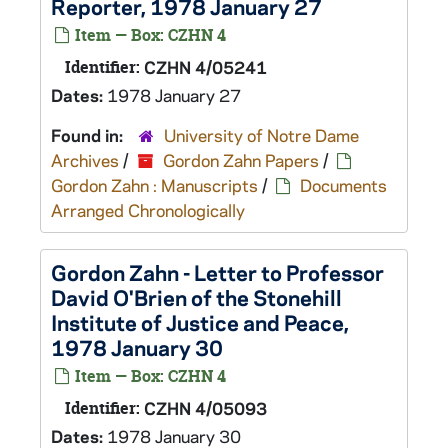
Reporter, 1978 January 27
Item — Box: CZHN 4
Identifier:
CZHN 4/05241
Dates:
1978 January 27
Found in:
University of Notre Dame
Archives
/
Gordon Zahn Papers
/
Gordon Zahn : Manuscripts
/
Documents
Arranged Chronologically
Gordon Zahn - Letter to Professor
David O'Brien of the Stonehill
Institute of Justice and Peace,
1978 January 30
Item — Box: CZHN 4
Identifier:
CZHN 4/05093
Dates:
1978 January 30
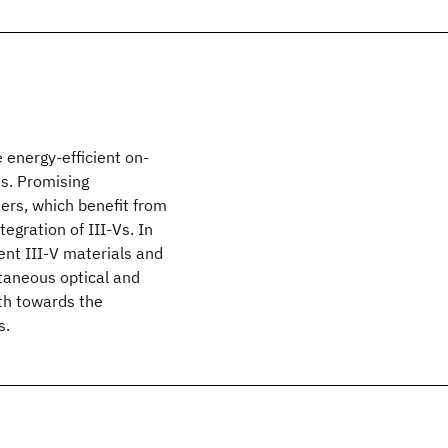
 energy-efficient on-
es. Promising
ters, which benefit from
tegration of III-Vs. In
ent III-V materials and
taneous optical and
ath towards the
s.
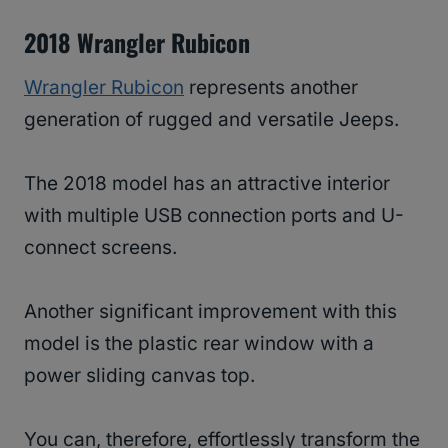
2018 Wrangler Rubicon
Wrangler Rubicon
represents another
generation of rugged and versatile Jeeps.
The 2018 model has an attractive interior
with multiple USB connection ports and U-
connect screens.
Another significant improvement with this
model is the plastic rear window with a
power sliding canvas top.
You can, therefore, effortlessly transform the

--

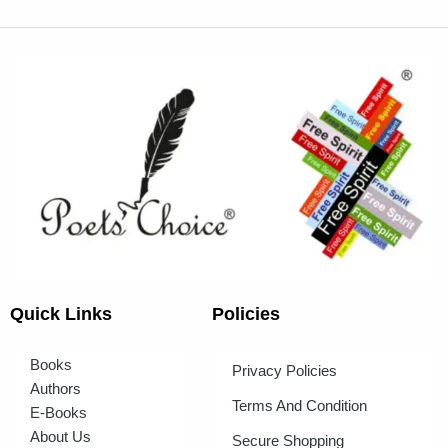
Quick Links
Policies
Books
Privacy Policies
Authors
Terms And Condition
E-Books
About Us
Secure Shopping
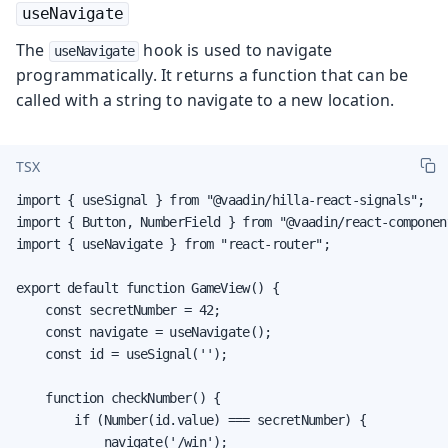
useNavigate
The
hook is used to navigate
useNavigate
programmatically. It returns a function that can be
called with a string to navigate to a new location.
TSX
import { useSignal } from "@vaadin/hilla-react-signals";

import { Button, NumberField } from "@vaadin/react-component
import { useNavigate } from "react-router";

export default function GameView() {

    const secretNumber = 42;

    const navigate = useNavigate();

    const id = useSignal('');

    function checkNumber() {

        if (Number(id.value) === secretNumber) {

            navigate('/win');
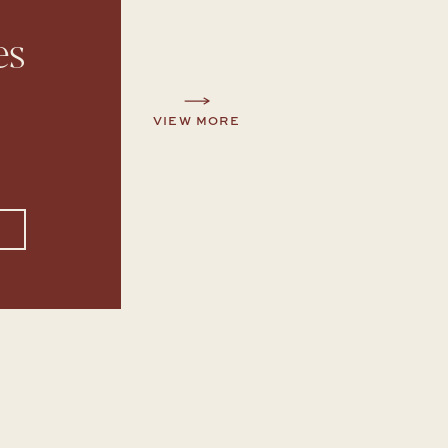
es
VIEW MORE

---

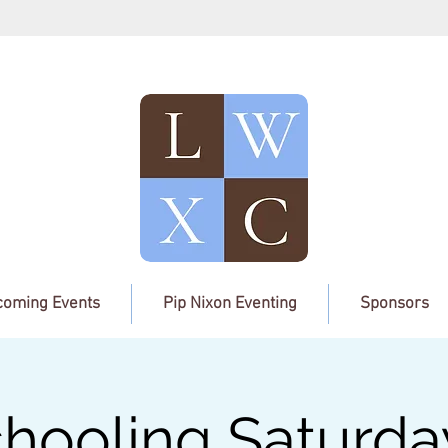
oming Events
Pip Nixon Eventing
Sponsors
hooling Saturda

INSTRUCTIONS TO FOLLOW
In the listing above, transcribe exactly everything from the line containing "generation of rugged and versatile Jeeps." down to the line containing "You can, therefore, effortlessly", including both and nothing more.

PROBLEM SOLUTION
generation of rugged and versatile Jeeps.
The 2018 model has an attractive interior
with multiple USB connection ports and U-
connect screens.
Another significant improvement with this
model is the plastic rear window with a
power sliding canvas top.
You can, therefore, effortlessly transform the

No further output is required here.